A former Virginia police officer, believed to have murdered a teenager’s family in Riverside, California, after “catfishing” her online, was killed in a shootout while trying to flee authorities, the city’s police department said in a news release.
The ex-cop was identified as Austin Lee Edwards, 28, of North Chesterfield Virginia. Detectives said they believe Edwards had met the teen through “catfishing,” a form of online deception in which someone pretends to be a different person.
Officers with the Riverside Police were dispatched Friday to check the welfare of a young female who appeared distressed while getting into a red car with a man, police said. While officers were responding, 911 dispatchers began getting calls about a fire in the same neighborhood, just a few houses away from where the welfare check originated.
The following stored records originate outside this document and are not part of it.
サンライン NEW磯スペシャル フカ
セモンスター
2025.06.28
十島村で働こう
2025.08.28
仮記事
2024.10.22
Firefighters discovered three adult victims lying in the front entryway of the burning home. When they pulled them outside, it was determined they were victims of an apparent homicide, the release stated.
A preliminary investigation determined the young female described in the initial call was a teenager who lived where the house fire and homicides occurred, police said.
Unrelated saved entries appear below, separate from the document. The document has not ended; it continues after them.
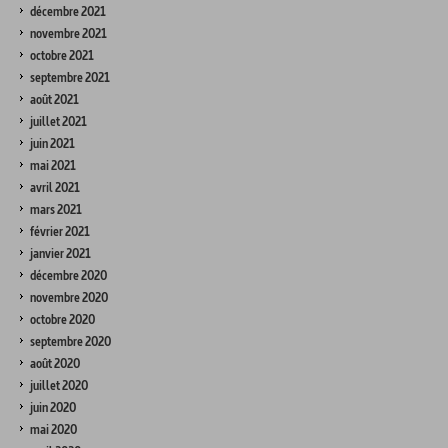
décembre 2021
novembre 2021
octobre 2021
septembre 2021
août 2021
juillet 2021
juin 2021
mai 2021
avril 2021
mars 2021
février 2021
janvier 2021
décembre 2020
novembre 2020
octobre 2020
septembre 2020
août 2020
juillet 2020
juin 2020
mai 2020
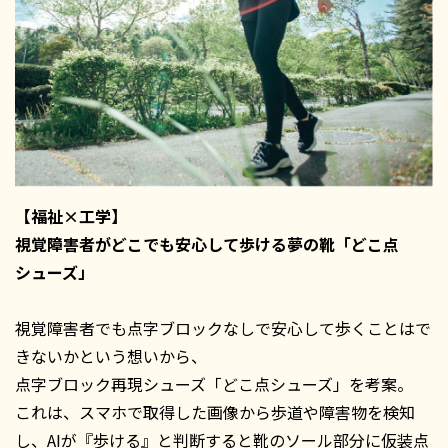
【福祉×工学】
視覚障害者がどこでも安心して歩ける夢の靴「どこ点
シューズ」
視覚障害者でも点字ブロックなしで安心して歩くことはで
きないかという想いから、
点字ブロック再現シューズ「どこ点シューズ」を考案。
これは、スマホで取得した画像から歩道や障害物を検知
し、AIが『歩ける』と判断すると靴のソール部分に仮装点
According to police, Edwards had developed an online relationship with the teen and obtained her personal information. He then traveled from Virginia to Riverside, where he parked his vehicle in a neighbor’s driveway and walked to the teen’s home, the release stated. At some point, authorities believe Edwards murdered the teen’s grandfather, grandmother and mother before walking back to his vehicle with the teen and leaving.
Several hours after the bodies were found, Edwards was spotted driving with the teen through San Bernardino County, police said.
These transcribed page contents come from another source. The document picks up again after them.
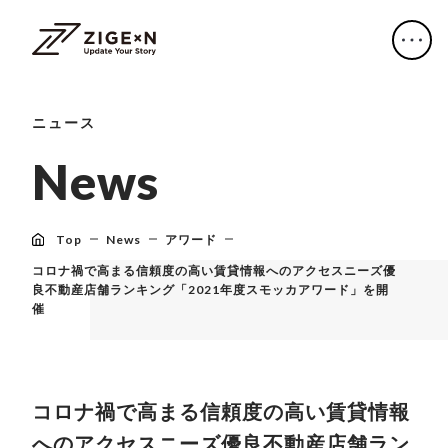
ニュース
N
e
w
s
Top
News
アワード
コロナ禍で高まる信頼度の高い賃貸情報へのアクセスニーズ優
良不動産店舗ランキング「2021年度スモッカアワード」を開
催
コロナ禍で高まる信頼度の高い賃貸情報
へのアクセスニーズ優良不動産店舗ラン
According to the release, Edwards exchanged gunfire with the San Bernardino County sheriff’s deputies attempting to stop him, was shot by deputies, and was later pronounced dead at the scene.
The teen was unharmed and later placed into protective custody of the Riverside County Department of Public Social Services, police said.
Edwards resigned from the Virginia State Police in October, according to the agency. Detectives in California learned he was “recently employed at the Washington County Sheriff’s Office in the state of Virginia.”
“It is shocking and sad to the entire law enforcement community that such an evil and wicked person could infiltrate law enforcement while concealing his true identity as a computer predator and murderer. Our thoughts and prayers are with the Winek family, their friends, officers, and all of those affected by this heinous crime,” said Washington County Sheriff Blake Andis.
The victims have been identified as Mark Winek, 69, his wife Sharie Winek, 65, and their daughter Brooke Winek, 38. The exact cause and manner of their deaths are still pending.
“Mark, Sharie, and Brooke were loving people who didn’t deserve this tragedy,” the family of the victims said in a Monday statement. The family also thanked “everyone for their love, support, prayers and patience during this horrific time.”
“We are still processing the new information provided by authorities and will be speaking further at a press conference in conjunction with Riverside Police Dept. later this week. Please respect our privacy at this time,” the statement said.
The cause of the house fire continues to be under investigation, although it appears to have been intentionally ignited, according to the police news release.
“Our hearts go out to the Winek family and their loved ones during this time of tremendous grief, as this is a tragedy for all Riversiders,” city Police Chief Larry Gonzalez said in the release.
“This is yet another horrific reminder of the predators existing online who prey on our children. If you’ve already had a conversation with your kids on how to be safe online and on social media, have it again. If not, start it now to better protect them.”